The Romans ABSOLUTELY cared about Jesus and they wanted Him dead!!!! This is extremely clear in the Gospels and is undeniable. The Jewish leaders wanted Jesus dead because He was drawing attention away from them, but the Romans ALSO wanted Jesus dead because He was calling himself a king (King of the Jews) and talking about setting up His Kingdom. The Romans saw this as a threat to Caesar when Jesus started gaining popularity, so if they could have proven that Jesus didn't rise from the dead by dragging His body through the streets, they would have done so.
Posted by daniel_t 7 years ago
daniel_t
followhard, "Daniel, nowhere did I say we are to accept the Bible on hearsay. We are to examine it carefully and critically."

I'm not saying that you wanted us to accept the Bible on hearsay. I'm saying that the Bible *is* hearsay. Everything written in it is "information received from other people that one cannot adequately substantiate." (The Oxford American Dictionary.)
Posted by followhard 7 years ago
followhard
Tkubok, Thank you for a very interesting debate, I had fun and you are extremely intelligent.

Daniel, nowhere did I say we are to accept the Bible on hearsay. We are to examine it carefully and critically. I have done that to the best of my knowledge and the Bible with other sources, seems like a logical reason to accept the resurrection of Jesus. The Bible can be a source of circular reasons, I get that. But to throw the Bible out as "notoriously unreliable" is unacceptable. We have more early resources to compare the Bible than we do with any other ancient book in history, including the Quran, and the Bible is most accurate as far as being preserved. This leaves me to hold the conclusion that If Jesus Christ didn't rise from the dead it is because either, (1) the writers lied or (2) they were lunatics and mistaken.

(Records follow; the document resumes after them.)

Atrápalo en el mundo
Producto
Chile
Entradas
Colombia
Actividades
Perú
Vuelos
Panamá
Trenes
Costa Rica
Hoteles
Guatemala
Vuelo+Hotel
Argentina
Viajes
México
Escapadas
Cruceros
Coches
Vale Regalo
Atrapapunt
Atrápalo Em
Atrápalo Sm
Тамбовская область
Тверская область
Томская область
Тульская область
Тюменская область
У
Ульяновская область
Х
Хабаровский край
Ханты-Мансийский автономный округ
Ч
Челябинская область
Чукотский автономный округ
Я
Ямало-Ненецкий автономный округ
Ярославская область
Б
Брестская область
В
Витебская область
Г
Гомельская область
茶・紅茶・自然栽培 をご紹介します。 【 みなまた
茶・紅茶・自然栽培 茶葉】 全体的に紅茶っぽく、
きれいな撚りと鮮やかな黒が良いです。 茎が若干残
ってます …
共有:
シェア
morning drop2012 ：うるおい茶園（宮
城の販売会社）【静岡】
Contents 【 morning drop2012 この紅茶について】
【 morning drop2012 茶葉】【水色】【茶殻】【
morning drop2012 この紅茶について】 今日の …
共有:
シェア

Roy, Houdini didn't claim to be able to miraculously disappear. This is a different situation when we refer to Houdini we are not referring to the Miraculous rather we are talking about entertainment. Jesus never claimed nor did the Bible claim that he was a philosopher. Jesus and the Bible claimed he was the messiah. Again, he was either, a liar, crazy or... messiah. That is the only three options. Jesus said he was Messiah.
Posted by followhard 7 years ago
followhard
Tkubok, Thank you for a very interesting debate, I had fun and you are extremely intelligent.

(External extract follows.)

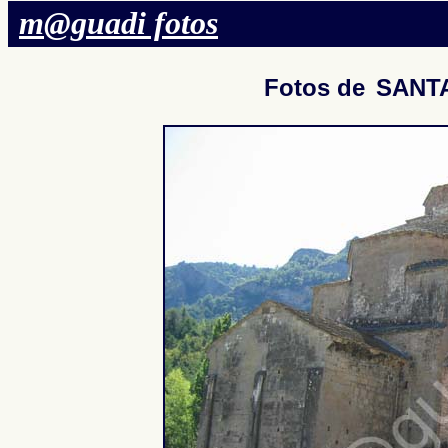
m@guadi fotos
Fotos de
SANT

Daniel, nowhere did I say we are to accept the Bible on hearsay. We are to examine it carefully and critically. I have done that to the best of my knowledge and the Bible with other sources, seems like a logical reason to accept the resurrection of Jesus. The Bible can be a source of circular reasons, I get that. But to throw the Bible out as "notoriously unreliable" is unacceptable. We have more early resources to compare the Bible than we do with any other ancient book in history, including the Quran, and the Bible is most accurate as far as being preserved. This leaves me to hold the conclusion that If Jesus Christ didn't rise from the dead it is because either, (1) the writers lied or (2) they were lunatics and mistaken.

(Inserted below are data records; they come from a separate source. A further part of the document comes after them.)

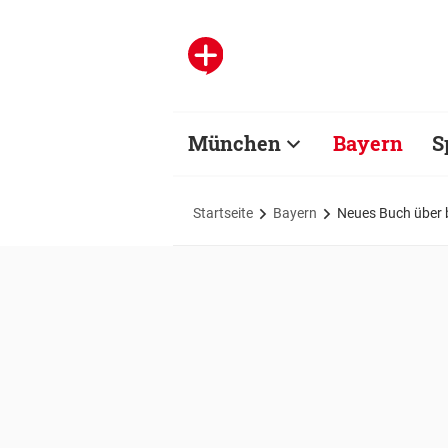
München
Bayern
S
Startseite
Bayern
Neues Buch über b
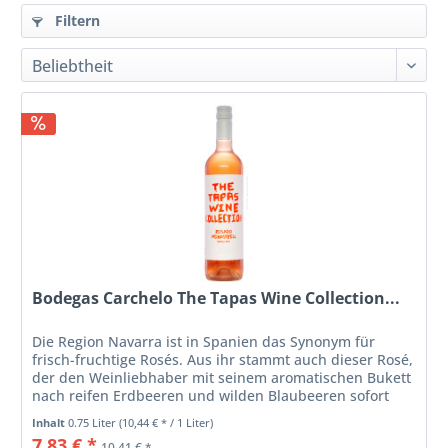
Filtern
Bodegas Carchelo The Tapas Wine Collection...
Die Region Navarra ist in Spanien das Synonym für
frisch-fruchtige Rosés. Aus ihr stammt auch dieser Rosé,
der den Weinliebhaber mit seinem aromatischen Bukett
nach reifen Erdbeeren und wilden Blaubeeren sofort
anspricht. Seine kompakte...
Inhalt
0.75 Liter
(10,44 € * / 1 Liter)
7,83 € *
10,41 € *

Roy, Houdini didn't claim to be able to miraculously disappear. This is a different situation when we refer to Houdini we are not referring to the Miraculous rather we are talking about entertainment. Jesus never claimed nor did the Bible claim that he was a philosopher. Jesus and the Bible claimed he was the messiah. Again, he was either, a liar, crazy or... messiah. That is the only three options. Jesus said he was Messiah.